ShopFleet is a mid-scale e-commerce platform: 2 million daily active users, 50,000 orders per day, deployed across three AWS regions (us-east-1, eu-west-1, ap-southeast-1). It has six core services:

• Product Catalog — SKU data, images, descriptions
• Inventory — real-time stock counts per SKU per warehouse
• Cart — session-scoped shopping baskets
• Orders — order lifecycle (created → paid → fulfilled → shipped)
• Payments — integration with Stripe / bank rails
• User Profiles — account settings, saved addresses, preferences

Each service has its own database. There is no shared datastore. This is a classic microservices topology — and the consistency problem lives at the seams between these services.

Step 1 — Classify Each Service by Read/Write Profile and Staleness Tolerance

Before picking a consistency model, you must understand two axes for each service: how stale can reads safely be? and what happens if a write is lost or duplicated?

Step 2 — Assign a Consistency Model to Each Service

With the matrix in hand, assign a model to each service and justify it with real consequences:

Payments — Linearizable + 2PC

A payment debit and credit must be atomic. If the Payments service charges the customer but the Order service never receives confirmation (or vice versa), the business has a fraud or revenue problem. The correct tool here is 2PC over XA between the Payments DB and the Orders DB — both live in the same region, latency is under 2 ms, and the transaction completes in under 50 ms. The blocking risk of 2PC is acceptable because we run a highly-available coordinator (Atomikos with a replicated coordinator log on PostgreSQL). Internally, the Payments DB uses a synchronous single-leader replication with a quorum write (w = majority) before returning to the coordinator.

Inventory — Read-Your-Writes + Quorum Reads

Inventory is trickier than it looks. The real risk is overselling: two concurrent checkout flows reading stock = 1 and both successfully placing an order, leaving stock at −1. The solution is a conditional write (optimistic locking via a version counter) on the Inventory DB, not distributed coordination:

If the UPDATE affects 0 rows, the checkout flow retries or surfaces an "out of stock" error. This is a single-node ACID transaction — no 2PC needed. For cross-region reads (showing stock on product pages), a quorum read (r = 2 of 3 replicas) is used, tolerating ~50 ms of stale display data. The actual deduction always happens on the primary.

Orders — Monotonic Reads + Saga Orchestration

An order flows through states: CREATED → PAYMENT_PENDING → PAID → FULFILLMENT_PENDING → SHIPPED → DELIVERED. Each transition touches a different service (Payments, Warehouse, Shipping). This is the ideal use case for an orchestrated Saga: the Order service is the orchestrator; it issues commands, waits for replies, and runs compensating transactions on failure.

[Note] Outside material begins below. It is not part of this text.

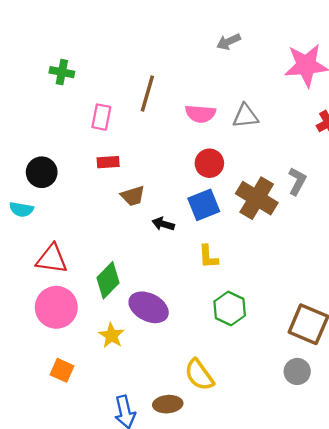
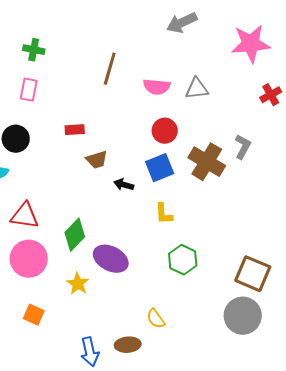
gray arrow: (229, 42) -> (182, 23), size x1.4
pink rectangle: (101, 117) -> (29, 90), moved
gray circle: (297, 371) -> (243, 316), size x1.6
yellow semicircle: (199, 375) -> (156, 319), size x0.7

For reads, a customer viewing their order history must never see an order "go backwards" (e.g., appear as SHIPPED then revert to PAID). This requires monotonic read consistency — achieved by routing all reads from a given user session to the same replica (session-affinity sticky routing). Sticky routing is implemented at the API gateway with a consistent-hash on the user ID to a replica pool.

Cart — Session Consistency + Eventual

A cart is inherently session-scoped. Nobody else reads your cart; you only care that your writes are visible to your subsequent reads. This is textbook read-your-writes (also called session consistency). Implementation: the Cart service writes to a Redis primary; reads are served from the same primary (or from a replica that has already acknowledged the write, using a replication offset check). Cart data is ephemeral by design — a 24-hour TTL means a lost write is a minor UX annoyance, not a business catastrophe. Eventual consistency with read-your-writes is the right call here.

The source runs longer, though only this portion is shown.